(Records from a dataset)
▼
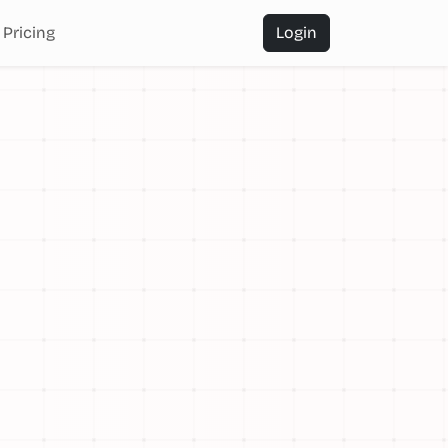
Pricing
Login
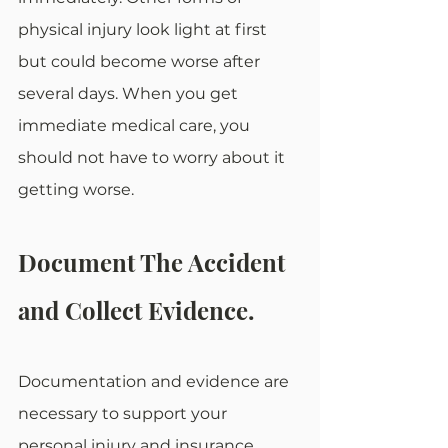
physical injury look light at first 
but could become worse after 
several days. When you get 
immediate medical care, you 
should not have to worry about it 
getting worse.
Document The Accident 
and Collect Evidence.
Documentation and evidence are 
necessary to support your 
personal injury and insurance 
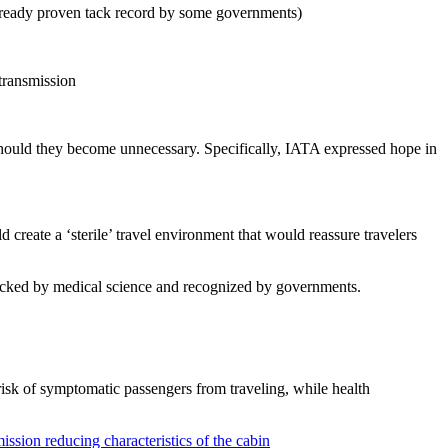
already proven tack record by some governments)
transmission
should they become unnecessary. Specifically, IATA expressed hope in
d create a ‘sterile’ travel environment that would reassure travelers
backed by medical science and recognized by governments.
isk of symptomatic passengers from traveling, while health
ission reducing characteristics of the cabin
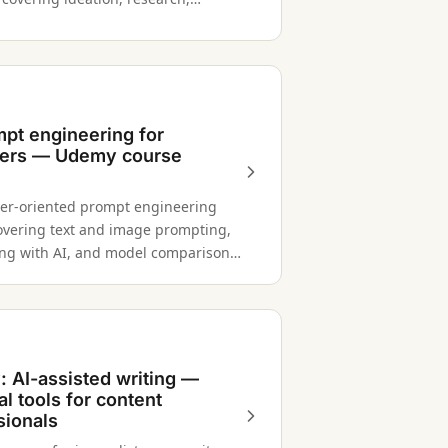
g, production, and repurposing.
mpt engineering for
ers — Udemy course
er-oriented prompt engineering
overing text and image prompting,
ing with AI, and model comparison
PT-4, Gemini, and Claude.
 AI-assisted writing —
al tools for content
sionals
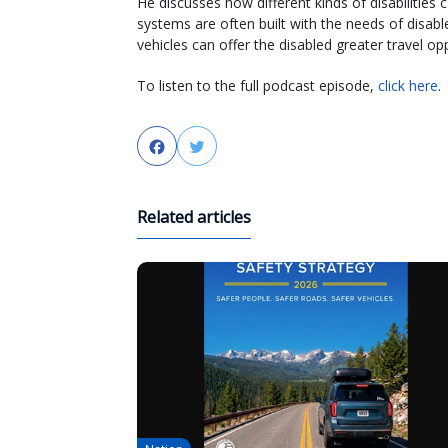
He discusses how different kinds of disabilities
systems are often built with the needs of disa
vehicles can offer the disabled greater travel opp
To listen to the full podcast episode,
click here
.
Facebook
Twitter
Related articles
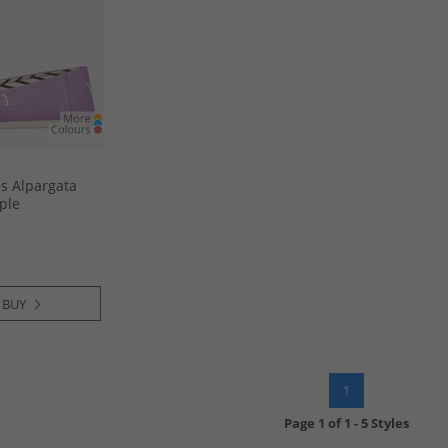
 Alpargata
ple
 BUY
1
Page
1
of
1
-
5 Styles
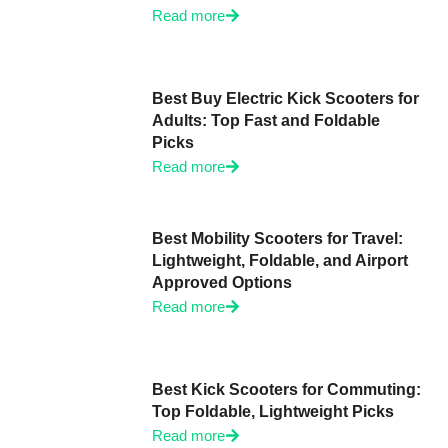
Read more
Best Buy Electric Kick Scooters for
Adults: Top Fast and Foldable
Picks
Read more
Best Mobility Scooters for Travel:
Lightweight, Foldable, and Airport
Approved Options
Read more
Best Kick Scooters for Commuting:
Top Foldable, Lightweight Picks
Read more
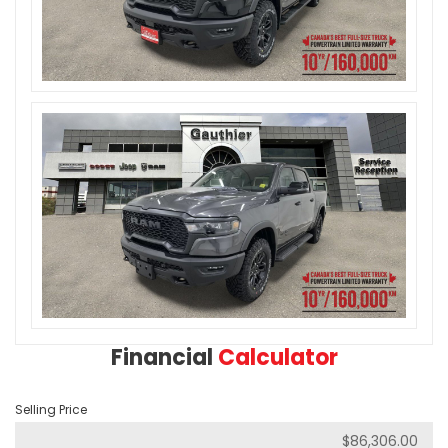
Financial
Calculator
Selling Price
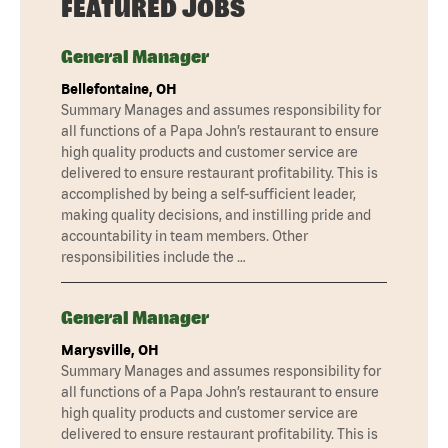
FEATURED JOBS
General Manager
Bellefontaine, OH
Summary Manages and assumes responsibility for
all functions of a Papa John’s restaurant to ensure
high quality products and customer service are
delivered to ensure restaurant profitability. This is
accomplished by being a self-sufficient leader,
making quality decisions, and instilling pride and
accountability in team members. Other
responsibilities include the …
General Manager
Marysville, OH
Summary Manages and assumes responsibility for
all functions of a Papa John’s restaurant to ensure
high quality products and customer service are
delivered to ensure restaurant profitability. This is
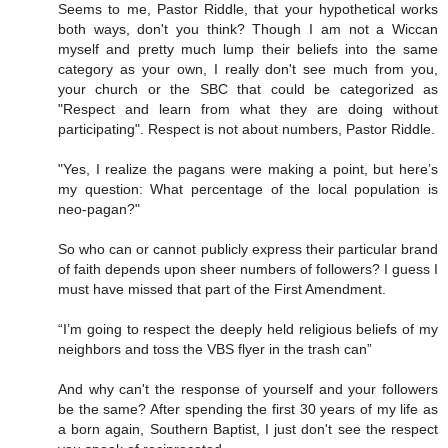
Seems to me, Pastor Riddle, that your hypothetical works
both ways, don't you think? Though I am not a Wiccan
myself and pretty much lump their beliefs into the same
category as your own, I really don't see much from you,
your church or the SBC that could be categorized as
"Respect and learn from what they are doing without
participating". Respect is not about numbers, Pastor Riddle.
"Yes, I realize the pagans were making a point, but here’s
my question: What percentage of the local population is
neo-pagan?"
So who can or cannot publicly express their particular brand
of faith depends upon sheer numbers of followers? I guess I
must have missed that part of the First Amendment.
“I’m going to respect the deeply held religious beliefs of my
neighbors and toss the VBS flyer in the trash can”
And why can't the response of yourself and your followers
be the same? After spending the first 30 years of my life as
a born again, Southern Baptist, I just don't see the respect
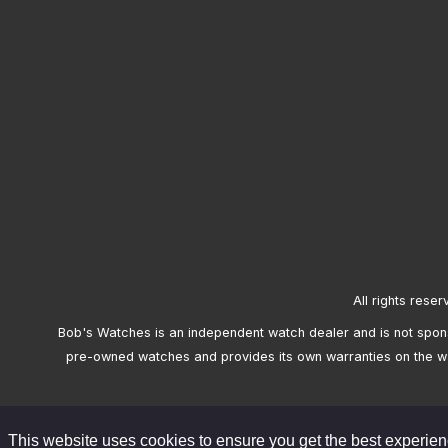
All rights reser
Bob's Watches is an independent watch dealer and is not sponso
pre-owned watches and provides its own warranties on the w
This website uses cookies to ensure you get the best experie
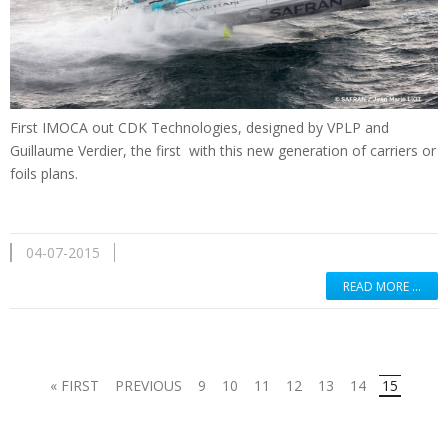
First
IMOCA
out
CDK
Technologies
,
designed by
VPLP
and
Guillaume Verdier
, the first
with
this new generation
of
carriers
or
foils
plans.
04-07-2015
READ MORE …
« FIRST
PREVIOUS
9
10
11
12
13
14
15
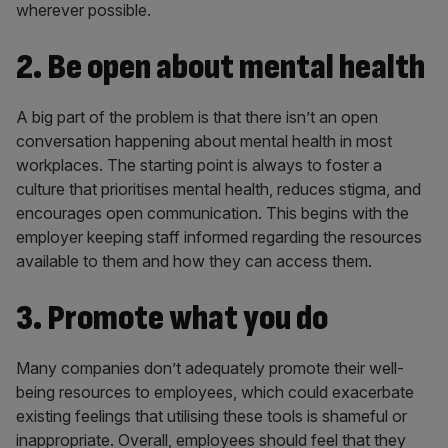
wherever possible.
2. Be open about mental health
A big part of the problem is that there isn’t an open
conversation happening about mental health in most
workplaces. The starting point is always to foster a
culture that prioritises mental health, reduces stigma, and
encourages open communication. This begins with the
employer keeping staff informed regarding the resources
available to them and how they can access them.
3. Promote what you do
Many companies don’t adequately promote their well-
being resources to employees, which could exacerbate
existing feelings that utilising these tools is shameful or
inappropriate. Overall, employees should feel that they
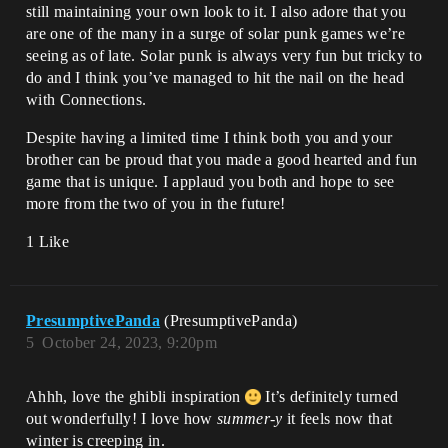
still maintaining your own look to it. I also adore that you
are one of the many in a surge of solar punk games we’re
seeing as of late. Solar punk is always very fun but tricky to
do and I think you’ve managed to hit the nail on the head
with Connections.
Despite having a limited time I think both you and your
brother can be proud that you made a good hearted and fun
game that is unique. I applaud you both and hope to see
more from the two of you in the future!
1 Like
PresumptivePanda
(PresumptivePanda)
5
October 24, 2023, 9:20pm
Ahhh, love the ghibli inspiration
It’s definitely turned
out wonderfully! I love how
summer-y
it feels now that
winter is creeping in.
▲
Write out an exact transcription of the line with "October 24, 2023, 9:20pm" and of each line after it; stop at the end of the records.

WRITTEN REPLY:
October 24, 2023, 9:20pm
Ahhh, love the ghibli inspiration
It’s definitely turned
out wonderfully! I love how
summer-y
it feels now that
winter is creeping in.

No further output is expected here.